Sayfalar

29 Kasım 2008 Cumartesi

Albatros/L'albatros

Sık sık eğlenmek için gemi adamları,
Yakalarlar albatrosları, koca kuşları denizlerin,
Geminin izindeki, miskin yoldaşları,
Uçurumlarında kayan iç yakan genizlerin

Bırakıldıklarında döşemelerin üstüne,
Maviliklerin bu yeteneksiz ve çekingen kralları,
Unuturlar iki yanda, gariban bir halde
Bir çift kürek gibi, o büyük beyaz kanatları

Bu kanatlı seyyah, böylesine acemi ve bitkin!
Biraz evvel ne kadar güzel idi, şimdiyse komik ve çirkin!
Biri, suretyakanıyla (*) gagasını sinir eder!
Uçuyordu ya demin bu âciz, öteki aksayarak yapar taklidini!

Şairdir, bulutların prensine benzeyen
Fırtınalarla görünüp, okçularla (**) alay eden;
Yuhalamalar arasında dünyaya sürülen,
Devasa kanatlarıdır, rahatça yürümesini engelleyen.



Souvent, pour s'amuser, les hommes d'équipage
Prennent des albatros, vastes oiseaux des mers,
Qui suivent, indolents compagnons de voyage,
Le navire glissant sur les gouffres amers .

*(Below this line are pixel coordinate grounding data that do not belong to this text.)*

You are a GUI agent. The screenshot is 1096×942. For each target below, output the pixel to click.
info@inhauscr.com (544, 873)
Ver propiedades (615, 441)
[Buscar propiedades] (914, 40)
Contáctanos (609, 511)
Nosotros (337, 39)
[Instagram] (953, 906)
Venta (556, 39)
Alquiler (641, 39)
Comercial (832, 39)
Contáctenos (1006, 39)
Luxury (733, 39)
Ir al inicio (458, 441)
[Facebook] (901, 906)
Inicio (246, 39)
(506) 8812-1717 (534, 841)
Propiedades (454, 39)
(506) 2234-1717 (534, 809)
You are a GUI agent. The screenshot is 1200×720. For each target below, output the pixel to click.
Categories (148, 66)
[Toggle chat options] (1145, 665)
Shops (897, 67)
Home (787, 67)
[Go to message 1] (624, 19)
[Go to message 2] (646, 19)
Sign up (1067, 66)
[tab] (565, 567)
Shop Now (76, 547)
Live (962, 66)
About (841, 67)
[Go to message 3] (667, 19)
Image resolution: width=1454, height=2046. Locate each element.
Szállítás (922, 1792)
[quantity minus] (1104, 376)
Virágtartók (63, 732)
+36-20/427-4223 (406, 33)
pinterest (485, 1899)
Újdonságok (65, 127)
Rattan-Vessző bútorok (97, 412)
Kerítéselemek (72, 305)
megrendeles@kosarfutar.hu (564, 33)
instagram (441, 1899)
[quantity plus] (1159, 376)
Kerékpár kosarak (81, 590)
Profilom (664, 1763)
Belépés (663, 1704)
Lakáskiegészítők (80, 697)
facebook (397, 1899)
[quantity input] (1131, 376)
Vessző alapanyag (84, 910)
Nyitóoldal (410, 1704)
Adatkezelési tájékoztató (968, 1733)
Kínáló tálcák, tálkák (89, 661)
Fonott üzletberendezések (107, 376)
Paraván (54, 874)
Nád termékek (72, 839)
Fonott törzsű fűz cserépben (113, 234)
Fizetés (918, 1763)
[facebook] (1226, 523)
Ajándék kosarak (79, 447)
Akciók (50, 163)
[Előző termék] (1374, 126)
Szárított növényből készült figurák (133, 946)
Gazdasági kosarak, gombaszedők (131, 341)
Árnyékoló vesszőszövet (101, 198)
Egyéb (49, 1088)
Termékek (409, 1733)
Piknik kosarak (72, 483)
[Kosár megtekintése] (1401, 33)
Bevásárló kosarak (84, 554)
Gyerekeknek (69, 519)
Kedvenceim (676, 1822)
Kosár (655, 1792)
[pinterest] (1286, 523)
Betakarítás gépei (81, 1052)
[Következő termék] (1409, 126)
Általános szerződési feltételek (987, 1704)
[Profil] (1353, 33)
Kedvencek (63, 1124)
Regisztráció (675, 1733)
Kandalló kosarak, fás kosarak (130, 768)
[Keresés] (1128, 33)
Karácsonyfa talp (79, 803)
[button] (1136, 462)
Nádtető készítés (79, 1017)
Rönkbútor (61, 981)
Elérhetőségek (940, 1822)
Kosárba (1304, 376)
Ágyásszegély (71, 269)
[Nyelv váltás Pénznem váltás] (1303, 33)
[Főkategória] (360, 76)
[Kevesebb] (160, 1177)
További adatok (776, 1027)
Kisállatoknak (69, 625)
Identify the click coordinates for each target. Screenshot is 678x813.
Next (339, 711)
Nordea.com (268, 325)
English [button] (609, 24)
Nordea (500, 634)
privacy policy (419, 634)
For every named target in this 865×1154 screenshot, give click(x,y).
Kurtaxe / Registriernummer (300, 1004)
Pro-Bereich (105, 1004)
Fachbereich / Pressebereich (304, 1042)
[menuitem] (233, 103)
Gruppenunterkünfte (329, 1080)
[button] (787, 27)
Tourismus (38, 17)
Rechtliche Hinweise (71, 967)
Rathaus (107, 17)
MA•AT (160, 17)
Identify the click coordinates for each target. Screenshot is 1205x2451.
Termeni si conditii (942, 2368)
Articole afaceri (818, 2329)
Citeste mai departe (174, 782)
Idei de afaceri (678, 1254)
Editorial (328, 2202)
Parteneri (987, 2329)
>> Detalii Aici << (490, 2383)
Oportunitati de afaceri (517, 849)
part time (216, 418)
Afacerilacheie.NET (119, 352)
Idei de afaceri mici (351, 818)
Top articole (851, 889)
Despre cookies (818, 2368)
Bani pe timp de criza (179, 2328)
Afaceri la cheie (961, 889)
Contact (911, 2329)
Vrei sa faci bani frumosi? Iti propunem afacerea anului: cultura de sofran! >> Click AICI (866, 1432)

A peine les ont-ils déposés sur les planches,
Que ces rois de l'azur, maladroits et honteux,
Laissent piteusement leurs grandes ailes blanches
Comme des avirons traîner à côté d'eux.

Ce voyageur ailé, comme il est gauche et veule !
Lui, naguère si beau, qu'il est comique et laid !
L'un agace son bec avec un brûle-gueule,
L autre mime, en boitant, l'infirme qui volait !

Le Poète est semblable au prince des nuées
Qui hante la tempête et se rit de l'archer ;
Exilé sur le sol au milieu des huées,
Ses ailes de géant l'empêchent de marcher.